Quindi, affatto provata da questi preliminari di viaggio, mi dico che una volta seduta al mio posto 32B mi rilasserò e mi godrò il mio volo. Un livello di illusione così alto nemmeno quando dopo dieci giorni in Sicilia salgo sulla bilancia credendo non sia successo niente al mio peso. Eppure ci credo fino all’ultimo. Magari accanto a me non ci sarà nessuno, o magari solo uno dei due posti è occupato e allora dai, si sta comodi così.
Le mie speranze si schiantano –ok, siamo su un aereo forse non sarebbe un termine appropriato, ma hey, sono qui sana e salva – sugli sguardi di 32A e 32C che avevano la mia stessa illusione e invece eccomi qua, io fra di voi.
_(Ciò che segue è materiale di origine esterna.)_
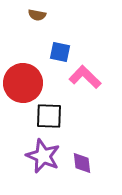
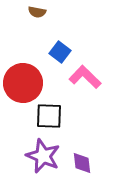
brown semicircle: moved 3 px up
blue square: rotated 25 degrees clockwise
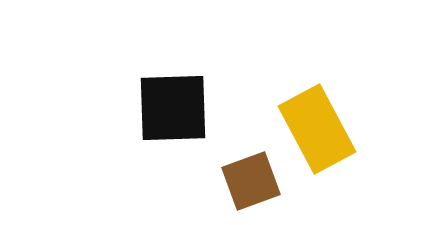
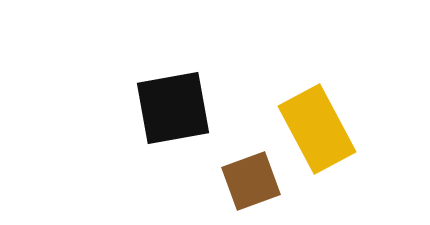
black square: rotated 8 degrees counterclockwise
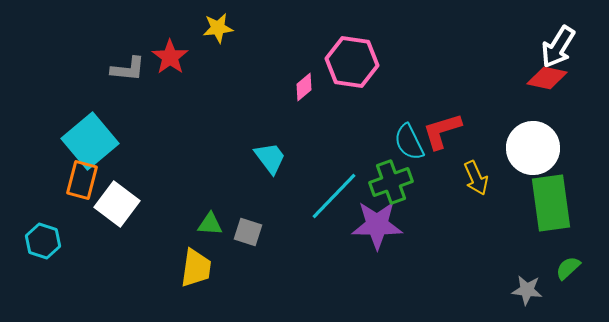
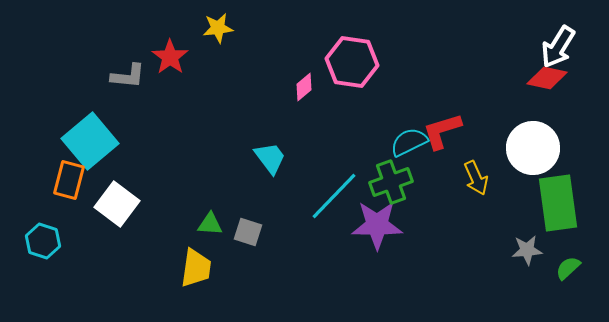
gray L-shape: moved 7 px down
cyan semicircle: rotated 90 degrees clockwise
orange rectangle: moved 13 px left
green rectangle: moved 7 px right
gray star: moved 40 px up; rotated 12 degrees counterclockwise
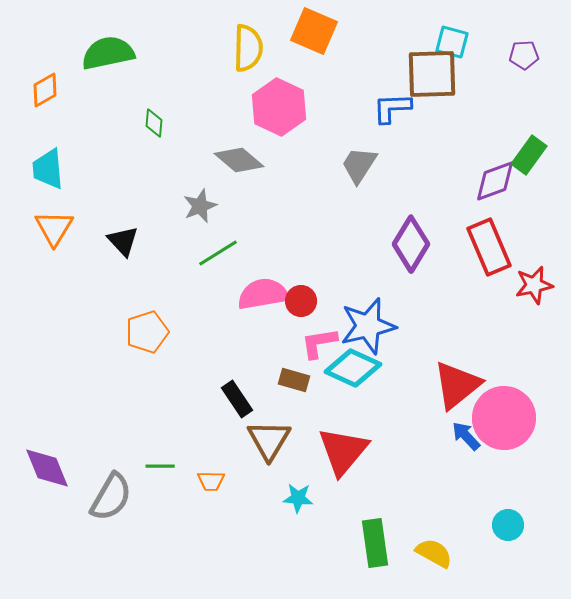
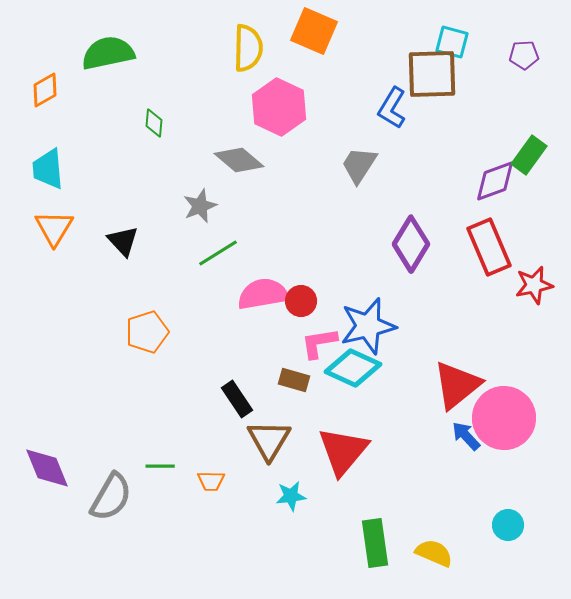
blue L-shape at (392, 108): rotated 57 degrees counterclockwise
cyan star at (298, 498): moved 7 px left, 2 px up; rotated 12 degrees counterclockwise
yellow semicircle at (434, 553): rotated 6 degrees counterclockwise
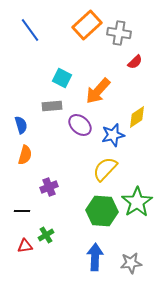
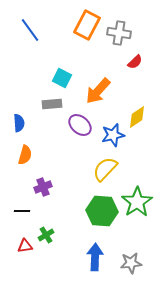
orange rectangle: rotated 20 degrees counterclockwise
gray rectangle: moved 2 px up
blue semicircle: moved 2 px left, 2 px up; rotated 12 degrees clockwise
purple cross: moved 6 px left
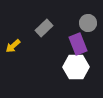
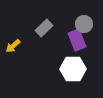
gray circle: moved 4 px left, 1 px down
purple rectangle: moved 1 px left, 4 px up
white hexagon: moved 3 px left, 2 px down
Ancora sudata mi accomodo nel mio posto centrale. Sistemo la cintura, sistemo la borsa piccola sotto il sedile davanti e così do anche il tempo ai miei due vicini di posto di accettare che ci sono anche io. E se possibile di convincere della mia presenza anche i loro arti superiori gentilmente poggiati sui braccioli e incuranti del fatto che anche io vorrei usufruirne. Perché ok, non avrò pagato il bagaglio ma le braccia non potevo mica metterle in stiva. Il lasso di tempo non è bastato ai due signori, ma d’altra parte non basta una vita intera a imparare i concetti di educazione, garbo e – esagero- galanteria. Insomma mi ritrovo costretta nella mia poltrona a braccia conserte e accarezzata dalla peluria delle braccia dei due gentlemen accanto a me.
Inizio a formulare nella mia testa frasi che possano poi fuoriuscire dalla mia bocca e oltrepassare la mascherina mantenendo la parvenza di gentile richiesta, ma nulla, non riesco a mettere niente insieme che non contenga la parola “vaff…”. Per fortuna supero l’impasse grazie alla hostess che cerca qualcuno disposto a cambiare posto per questione di bilanciamento dell’aereo. Io sono la candidata perfetta, ho il peso che serve. Alzo le braccia, tutte e due, tanto non so dove metterle. E così mi conquisto la mia libertà, spicco il volo, poggiando le mie ali sui braccioli. Tra me e l’altro passeggero adesso c’è un posto vuoto. E l’altro passeggero stavolta è una ragazza, molto curata e ancora struccata. Ma ancora per poco. Dopo il decollo tira fuori dalla borsa la trousse e comincia. Ho trovato il modo di trascorrere l’ora e tre quarti che mi separano da casa: fissarla. Non so quante volte abbia intinto il pennello nei colori della palette ma, ad occhio, secondo me Caravaggio nel corso della sua vita molte meno.